The not-to-be-missed exhibition Discovering Tutankhamum at the Ashmolean Museum revived scarcely dormant memories of my visit, during a holiday cruise some years ago, to the tomb of the boy king. That Tutankhamun was still a boy (almost) when he died, incidentally, was not realised in the immediate aftermath of Howard Carter’s amazing discovery. Until a post-mortem was carried out on his embalmed body, he was presumed to have died at an advanced age: as the world was gripped by mummy-mania — which is entertainingly chronicled in the exhibition — the appellation ‘Old King Tut’ became embedded in popular culture.

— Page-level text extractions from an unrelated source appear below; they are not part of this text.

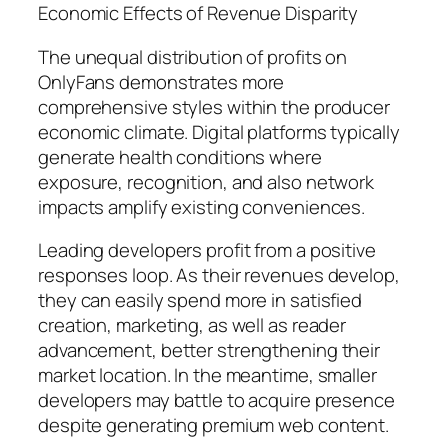
Economic Effects of Revenue Disparity
The unequal distribution of profits on
OnlyFans demonstrates more
comprehensive styles within the producer
economic climate. Digital platforms typically
generate health conditions where
exposure, recognition, and also network
impacts amplify existing conveniences.
Leading developers profit from a positive
responses loop. As their revenues develop,
they can easily spend more in satisfied
creation, marketing, as well as reader
advancement, better strengthening their
market location. In the meantime, smaller
developers may battle to acquire presence
despite generating premium web content.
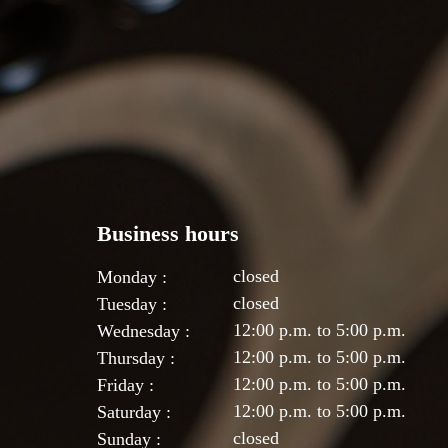
Business hours
closed
Monday :
closed
Tuesday :
12:00 p.m. to 5:00 p.m.
Wednesday :
12:00 p.m. to 5:00 p.m.
Thursday :
12:00 p.m. to 5:00 p.m.
Friday :
12:00 p.m. to 5:00 p.m.
Saturday :
closed
Sunday :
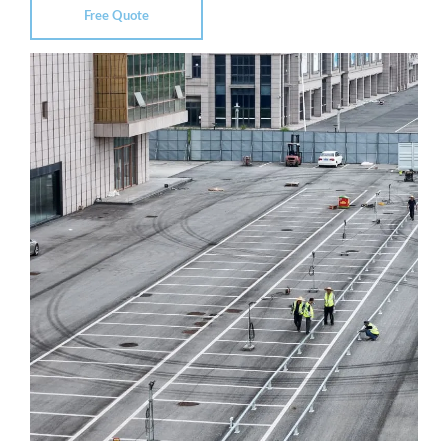
Free Quote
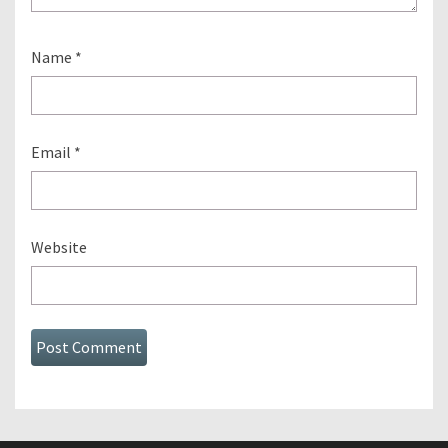
Name
*
Email
*
Website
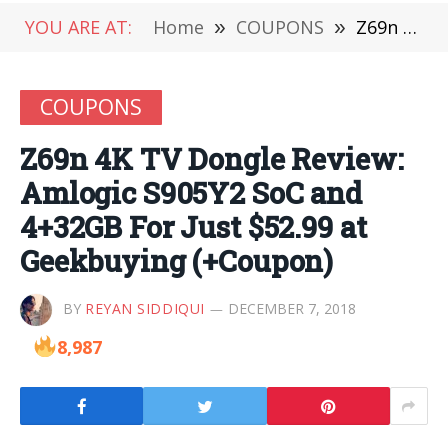
YOU ARE AT:
Home
»
COUPONS
»
Z69n 4K TV Dongle Review: Amlogic S905Y2 SoC and 4+32GB For Just $52.99 at Geekbuying (+Coupon)
COUPONS
Z69n 4K TV Dongle Review:
Amlogic S905Y2 SoC and
4+32GB For Just $52.99 at
Geekbuying (+Coupon)
BY
REYAN SIDDIQUI
DECEMBER 7, 2018
8,987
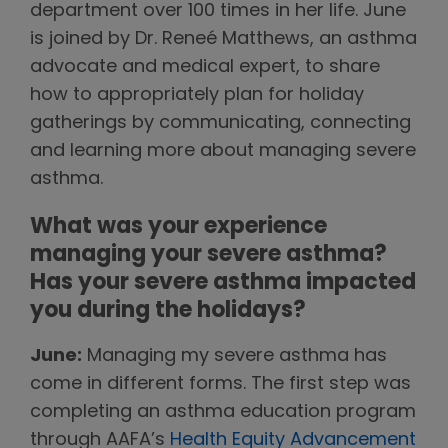
department over 100 times in her life. June
is joined by Dr. Reneé Matthews, an asthma
advocate and medical expert, to share
how to appropriately plan for holiday
gatherings by communicating, connecting
and learning more about managing severe
asthma.
What was your experience
managing your severe asthma?
Has your severe asthma impacted
you during the holidays?
June:
Managing my severe asthma has
come in different forms. The first step was
completing an asthma education program
through AAFA’s
Health Equity Advancement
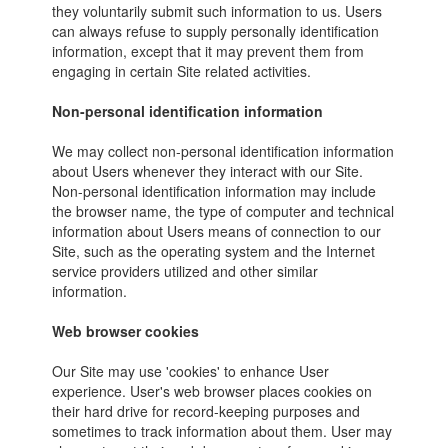
they voluntarily submit such information to us. Users
can always refuse to supply personally identification
information, except that it may prevent them from
engaging in certain Site related activities.
Non-personal identification information
We may collect non-personal identification information
about Users whenever they interact with our Site.
Non-personal identification information may include
the browser name, the type of computer and technical
information about Users means of connection to our
Site, such as the operating system and the Internet
service providers utilized and other similar
information.
Web browser cookies
Our Site may use 'cookies' to enhance User
experience. User's web browser places cookies on
their hard drive for record-keeping purposes and
sometimes to track information about them. User may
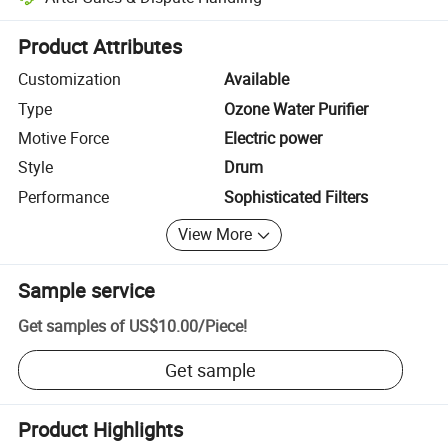
Platform-assisted dispute resolution, including refunds or returns whe
Product Attributes
Customization
Available
Type
Ozone Water Purifier
Motive Force
Electric power
Style
Drum
Performance
Sophisticated Filters
View More
Sample service
Get samples of
US$10.00
/
Piece
!
Get sample
Product Highlights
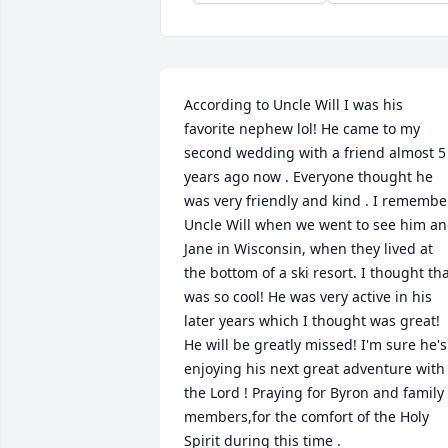
According to Uncle Will I was his 
favorite nephew lol! He came to my 
second wedding with a friend almost 5 
years ago now . Everyone thought he 
was very friendly and kind . I remember
Uncle Will when we went to see him an
Jane in Wisconsin, when they lived at 
the bottom of a ski resort. I thought tha
was so cool! He was very active in his 
later years which I thought was great! 
He will be greatly missed! I'm sure he's 
enjoying his next great adventure with 
the Lord ! Praying for Byron and family 
members,for the comfort of the Holy 
Spirit during this time .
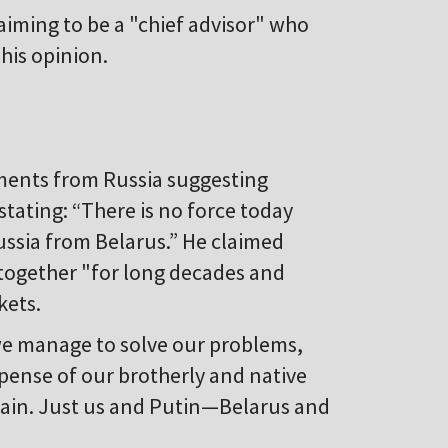
aiming to be a "chief advisor" who
his opinion.
ents from Russia suggesting
tating: “There is no force today
ussia from Belarus.” He claimed
together "for long decades and
kets.
“we manage to solve our problems,
pense of our brotherly and native
main. Just us and Putin—Belarus and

An early visitor to the tomb, eight years after it was opened, was the detective story writer Agatha Christie. As is well known, she was married to the archaeologist (and fellow of All Souls) Sir Max Mallowan, and often travelled with him on his digs. These supplied material for a number of her books, including Death on the Nile, Murder in Mesopotamia and Appointment With Death. In her autobiography, she wrote: “The lure of the past came up to grab me. To see a dagger slowly appearing, with its gold glint, through the sand was romantic. The carefulness of lifting pots and objects from the soil filled me with a longing to be an archaeologist myself.”

She went on: “Many years ago, when I was once saying sadly to Max it was a pity I couldn’t have taken up archaeology when I was a girl, so as to be more knowledgeable on the subject, he said, ‘Don’t you realise that at this moment you know more about prehistoric pottery than any woman in England?’”

Her enthusiasm for Egyptian history was fuelled by her visit to Luxor in 1931 when she and Max were introduced to Howard Carter, still about his work in the tomb.

A surprising result of her interest was the writing of a play, Akhnaton (1937), which most people don’t know about for the simple reason that it has never been professionally staged. It seems remarkable that the writer of the world’s longest-running play, The Mousetrap, in the West End since 1952, should have a work neglected in this way; but this might have something to do with the fact that it requires 11 scene changes and has no fewer than 22 speaking parts. Then there’s its subject matter — hardly stuff usually associated with the name of Agatha Christie.

I chanced upon a description of it last week while looking into the performance history of Black Coffee, her previous play, which is being brought to Oxford Playhouse next week (see today’s Weekend).

Biographer Charles Osborne writes: “It is set in Ancient Egypt, spanning a period of 17 years from 1375 to 1358BC, the years of the Pharaoh, Akhnaton. The play is concerned with the attempt of Akhnaton to persuade a polytheistic Egypt to turn to the worship of one deity, Aton, the Sun God. Son and successor of Amenhotep III, the Pharaoh had changed his name to Akhnaton, son of Aton, to indicate his devotion to the sun god. As presented by Christie, he is a man whose gentleness is not offset by strength but undermined by a weakness of character; a ruler whose attempts to lead his people along paths of peace and amity have the unfortunate effect of delivering an enervated and demoralised country into the hands of its enemies.”

It all sounds rather a long way from the world of Hercule Poirot and his little grey cells or of Miss Marple and her village parallels.

While there have been a number of amateur productions of the play, it has never been professionally staged. It was published in book form in 1973, partly in response to the revival of interest in things Egyptian following The Treasures of Tutankhamun exhibition at the British Museum the previous year.

Christie wrote afterwards: “John Gielgud was later kind enough to write to me. He said it had interesting points, but was far too expensive to produce and had not enough humour. I had not connected humour with Akhnaton, but I saw that I was wrong. Egypt was just as full of humour as anywhere else.”

Max Mallowan said loyally of the play: “This is the way to learn painlessly about Ancient Egypt and to become imbued with an interest in it.”

This being the case, isn’t it time some theatre company at last gave us the chance to appreciate it?